The Scholastic Method as Form: the Ta’liqa-Report


a. Advocacy
The technical terms of Islamic medieval education are a convenient
guide to the understanding of its method of instruction. Certain terms are
cited here for the light they throw on the scholastic method of the colleges
of law. Because of the ijma'-khilaf antithesis, the thrust of the educational
system in the college of law, whether the madrasa or its precursor, the
masjid-khan complex, was directed toward the training of the advocate.
With his preparation in the literary arts complete, the student of law
began his specialization in the field of legal studies. To survive through the
gruelling initial undergraduate years, and to go on to graduate studies and
the final ordeal of defending one's theses, the student, from beginning to
end, had to continue to develop a strong memory, learn how to stock it
carefully with the necessary stores, and so arrange and classify them there
as to be able to retrieve them with the least possible hesitation, drawing
upon the memory's treasures at will. For advocacy was a completely oral
exercise. There was no time for reference to sources, no time for that
deliberation one has when writing, no opportunity to draft and redraft
before delivering the final product.
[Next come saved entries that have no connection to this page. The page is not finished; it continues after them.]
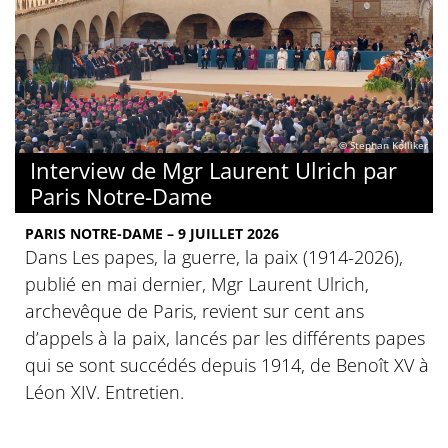
© Stephan Kölliker
Interview de Mgr Laurent Ulrich par
Paris Notre-Dame
PARIS NOTRE-DAME – 9 JUILLET 2026
Dans Les papes, la guerre, la paix (1914-2026),
publié en mai dernier, Mgr Laurent Ulrich,
archevêque de Paris, revient sur cent ans
d’appels à la paix, lancés par les différents papes
qui se sont succédés depuis 1914, de Benoît XV à
Léon XIV. Entretien.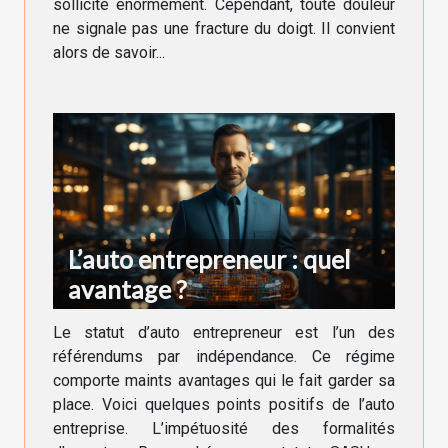
sollicite énormément. Cependant, toute douleur
ne signale pas une fracture du doigt. Il convient
alors de savoir...
L’auto entrepreneur : quel
avantage ?
Le statut d’auto entrepreneur est l’un des
référendums par indépendance. Ce régime
comporte maints avantages qui le fait garder sa
place. Voici quelques points positifs de l’auto
entreprise. L’impétuosité des formalités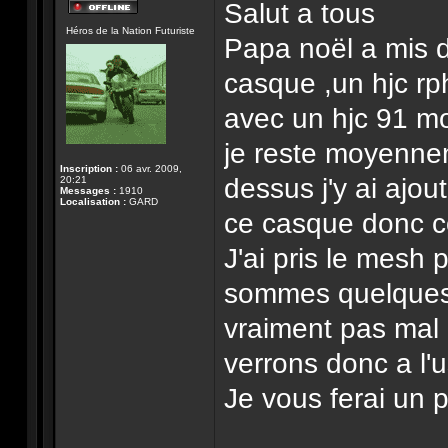
Salut a tous
Hors-
Héros de la Nation Futuriste
ligne
Papa noël a mis
casque ,un hjc rph
avec un hjc 91 mo
je reste moyennem
Inscription :
06 avr. 2009,
dessus j'y ai ajo
20:21
Messages :
1910
Localisation :
GARD
ce casque donc c
J'ai pris le mesh 
sommes quelques u
vraiment pas mal 
verrons donc a l'
Je vous ferai un pe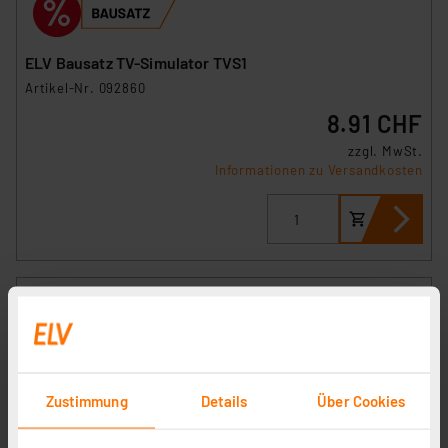
ELV Bausatz TV-Simulator TVS1
Artikel-Nr. 092860
8.91 CHF
zzgl. MwSt.
Informationen zu Versandkosten
Zustimmung
Details
Über Cookies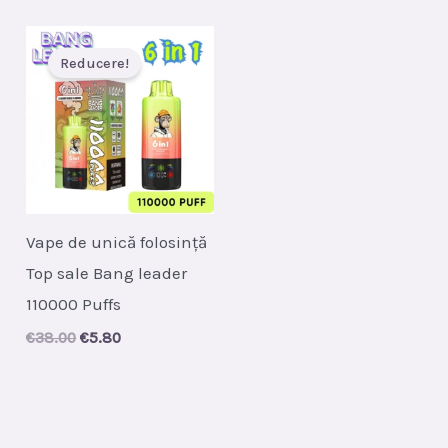
was:
is:
€39.00.
€6.10.
Reducere!
Vape de unică folosință
Top sale Bang leader
110000 Puffs
Original
Current
€
38.00
€
5.80
price
price
was:
is:
€38.00.
€5.80.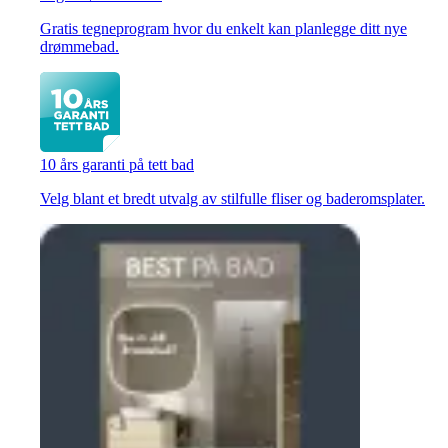
Gratis tegneprogram hvor du enkelt kan planlegge ditt nye
drømmebad.
10 års garanti på tett bad
Velg blant et bredt utvalg av stilfulle fliser og baderomsplater.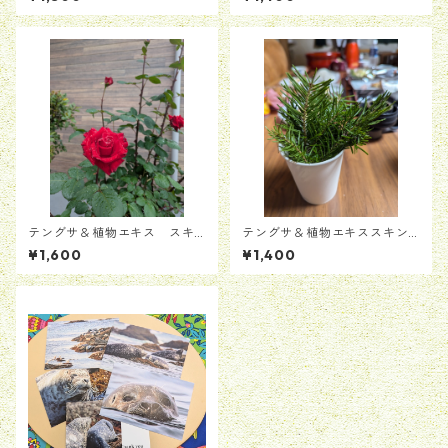
ツ）
テングサ＆植物エキス スキ
テングサ＆植物エキススキン
ンジェル(サクラ＆バラ）
ジェル(ローズマリー＆アロエ
¥1,600
¥1,400
ベラ）25ml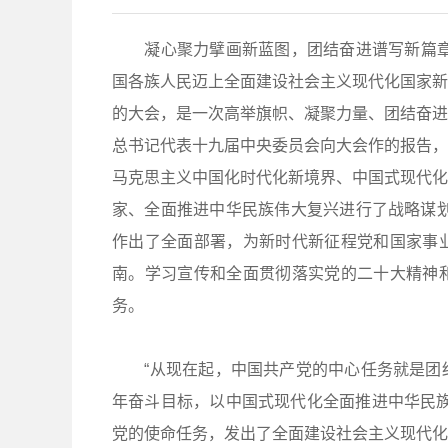
凝心聚力擘画新蓝图，团结奋进谱写新篇章。
国各族人民迈上全面建设社会主义现代化国家新
的大会，是一次高举旗帜、凝聚力量、团结奋进
总书记代表十九届中央委员会向大会作的报告，
马克思主义中国化时代化新境界、中国式现代化
家、全面推进中华民族伟大复兴进行了战略谋划
作出了全面部署，为新时代新征程党和国家事
南。学习宣传和全面贯彻落实党的二十大精神
务。
“从现在起，中国共产党的中心任务就是团结
年奋斗目标，以中国式现代化全面推进中华民族
党的使命任务，发出了全面建设社会主义现代化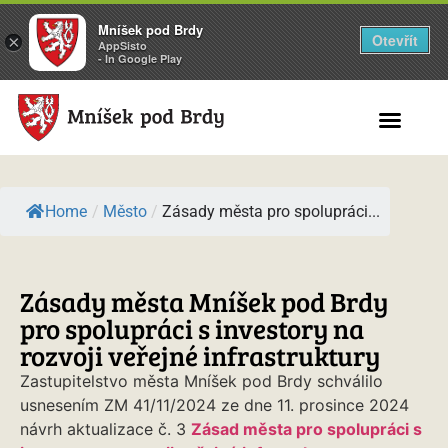
Mníšek pod Brdy
Otevřít
×
AppSisto
- In Google Play
Search for:
Home
/
Město
/
Zásady města pro spolupráci...
Zásady města Mníšek pod Brdy
pro spolupráci s investory na
rozvoji veřejné infrastruktury
Zastupitelstvo města Mníšek pod Brdy schválilo
usnesením ZM 41/11/2024 ze dne 11. prosince 2024
návrh aktualizace č. 3
Zásad města pro spolupráci s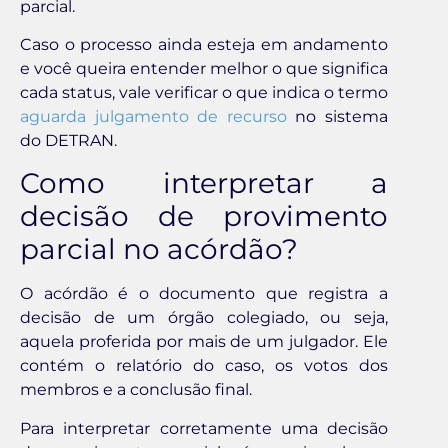
parcial.
Caso o processo ainda esteja em andamento
e você queira entender melhor o que significa
cada status, vale verificar o que indica o termo
aguarda julgamento de recurso
no sistema
do DETRAN.
Como interpretar a
decisão de provimento
parcial no acórdão?
O acórdão é o documento que registra a
decisão de um órgão colegiado, ou seja,
aquela proferida por mais de um julgador. Ele
contém o relatório do caso, os votos dos
membros e a conclusão final.
Para interpretar corretamente uma decisão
All deliberation had to be done
beforehand, and the material mastered definitively for instant recall, in
preparation for the supreme encounter with the adversary, at which time
there would there would be no margin left for error, no quarter asked and
none given. Reputations were made and unmade; careers hung in the
balance.
In Medieval Islam, the achievement of consensus (ijma’) was made
possible by the absence of disagreement (khilaf). Ijma' was thus arrived
at by a system of elimination. Eliminate khilaf and you have ijma’. Those
who sought the achievement of consensus had therefore to see to the
elimination of disagreement. This was the goal to be achieved; it was to be
achieved in one of two ways: by winning the adversary over to one’s side,
or by reducing him to silence.
The advocate's training thus revolved around khilaf. The object of
training was to learn how to meet all possible objections to one's thesis.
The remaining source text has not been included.